### WORK ITEM
If a line in the listing below includes the string "size", pull it out.

### INPUT RECORDS

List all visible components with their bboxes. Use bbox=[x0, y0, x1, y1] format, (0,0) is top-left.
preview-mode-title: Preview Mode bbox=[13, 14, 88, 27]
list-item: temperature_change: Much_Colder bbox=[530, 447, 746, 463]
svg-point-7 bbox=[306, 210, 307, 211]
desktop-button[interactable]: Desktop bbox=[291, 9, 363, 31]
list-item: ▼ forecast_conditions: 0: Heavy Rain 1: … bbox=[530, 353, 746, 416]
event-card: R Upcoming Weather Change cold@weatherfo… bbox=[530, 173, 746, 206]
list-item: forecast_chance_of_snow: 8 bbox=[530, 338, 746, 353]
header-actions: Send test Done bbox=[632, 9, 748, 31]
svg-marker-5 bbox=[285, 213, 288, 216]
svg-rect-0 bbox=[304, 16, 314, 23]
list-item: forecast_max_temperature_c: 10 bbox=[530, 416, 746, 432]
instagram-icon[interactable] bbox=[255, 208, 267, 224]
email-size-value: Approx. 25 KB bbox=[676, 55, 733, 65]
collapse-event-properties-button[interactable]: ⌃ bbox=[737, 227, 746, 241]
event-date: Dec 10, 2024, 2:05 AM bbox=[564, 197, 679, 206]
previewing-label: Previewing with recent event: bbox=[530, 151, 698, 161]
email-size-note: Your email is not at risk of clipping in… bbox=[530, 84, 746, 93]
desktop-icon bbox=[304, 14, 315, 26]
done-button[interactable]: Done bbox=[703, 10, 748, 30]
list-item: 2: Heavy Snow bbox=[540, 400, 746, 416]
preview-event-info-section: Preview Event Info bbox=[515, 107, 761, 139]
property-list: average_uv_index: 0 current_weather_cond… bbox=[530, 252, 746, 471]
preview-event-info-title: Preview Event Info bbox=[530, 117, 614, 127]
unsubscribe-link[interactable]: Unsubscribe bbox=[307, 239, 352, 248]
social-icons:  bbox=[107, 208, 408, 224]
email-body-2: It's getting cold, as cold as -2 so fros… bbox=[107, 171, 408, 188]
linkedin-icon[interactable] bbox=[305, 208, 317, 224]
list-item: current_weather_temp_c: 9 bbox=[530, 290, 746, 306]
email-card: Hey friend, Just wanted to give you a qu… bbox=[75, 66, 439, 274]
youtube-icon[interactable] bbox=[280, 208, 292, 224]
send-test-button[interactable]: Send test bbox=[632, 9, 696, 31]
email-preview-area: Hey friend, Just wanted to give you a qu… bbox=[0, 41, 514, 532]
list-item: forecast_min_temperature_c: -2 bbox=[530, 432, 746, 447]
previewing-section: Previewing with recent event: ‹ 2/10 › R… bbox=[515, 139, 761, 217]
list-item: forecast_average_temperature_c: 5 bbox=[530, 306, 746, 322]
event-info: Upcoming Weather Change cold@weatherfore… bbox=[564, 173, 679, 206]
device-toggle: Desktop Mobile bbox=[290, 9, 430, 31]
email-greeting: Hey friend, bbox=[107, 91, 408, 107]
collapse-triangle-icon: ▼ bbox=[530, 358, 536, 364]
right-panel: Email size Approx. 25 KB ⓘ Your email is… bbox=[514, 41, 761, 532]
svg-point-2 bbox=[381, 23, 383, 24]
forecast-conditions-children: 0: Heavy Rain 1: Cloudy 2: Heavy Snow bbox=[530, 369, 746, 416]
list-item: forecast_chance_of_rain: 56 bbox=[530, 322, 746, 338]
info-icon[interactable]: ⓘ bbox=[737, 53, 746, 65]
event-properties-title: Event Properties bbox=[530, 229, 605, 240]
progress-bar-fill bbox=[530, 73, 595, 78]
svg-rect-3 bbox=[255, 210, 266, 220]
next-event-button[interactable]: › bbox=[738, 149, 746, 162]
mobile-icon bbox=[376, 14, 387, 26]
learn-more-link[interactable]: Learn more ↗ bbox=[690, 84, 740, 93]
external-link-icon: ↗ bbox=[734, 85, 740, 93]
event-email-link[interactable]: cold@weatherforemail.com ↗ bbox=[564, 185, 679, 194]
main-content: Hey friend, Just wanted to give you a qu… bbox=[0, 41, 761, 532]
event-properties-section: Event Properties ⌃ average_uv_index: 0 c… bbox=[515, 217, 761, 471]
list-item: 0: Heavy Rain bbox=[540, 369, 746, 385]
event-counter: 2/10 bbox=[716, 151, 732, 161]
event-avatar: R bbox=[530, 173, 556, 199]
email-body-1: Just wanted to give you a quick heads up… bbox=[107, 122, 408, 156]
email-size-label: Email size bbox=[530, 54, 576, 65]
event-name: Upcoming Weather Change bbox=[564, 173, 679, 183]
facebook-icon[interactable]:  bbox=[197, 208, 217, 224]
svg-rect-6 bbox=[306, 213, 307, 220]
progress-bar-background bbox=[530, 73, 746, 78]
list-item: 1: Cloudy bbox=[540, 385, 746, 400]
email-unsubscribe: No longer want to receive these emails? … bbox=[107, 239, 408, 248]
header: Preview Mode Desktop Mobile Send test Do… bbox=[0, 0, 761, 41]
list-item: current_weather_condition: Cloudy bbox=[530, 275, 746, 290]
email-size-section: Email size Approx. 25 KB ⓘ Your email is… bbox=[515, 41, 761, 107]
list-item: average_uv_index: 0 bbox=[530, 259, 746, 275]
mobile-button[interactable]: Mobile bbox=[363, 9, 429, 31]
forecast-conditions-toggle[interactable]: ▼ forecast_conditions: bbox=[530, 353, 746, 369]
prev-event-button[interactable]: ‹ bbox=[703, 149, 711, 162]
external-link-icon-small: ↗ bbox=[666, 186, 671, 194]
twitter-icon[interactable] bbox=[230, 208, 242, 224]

### SOLUTION
email-size-value: Approx. 25 KB bbox=[676, 55, 733, 65]
email-size-note: Your email is not at risk of clipping in… bbox=[530, 84, 746, 93]
right-panel: Email size Approx. 25 KB ⓘ Your email is… bbox=[514, 41, 761, 532]
email-size-label: Email size bbox=[530, 54, 576, 65]
email-size-section: Email size Approx. 25 KB ⓘ Your email is… bbox=[515, 41, 761, 107]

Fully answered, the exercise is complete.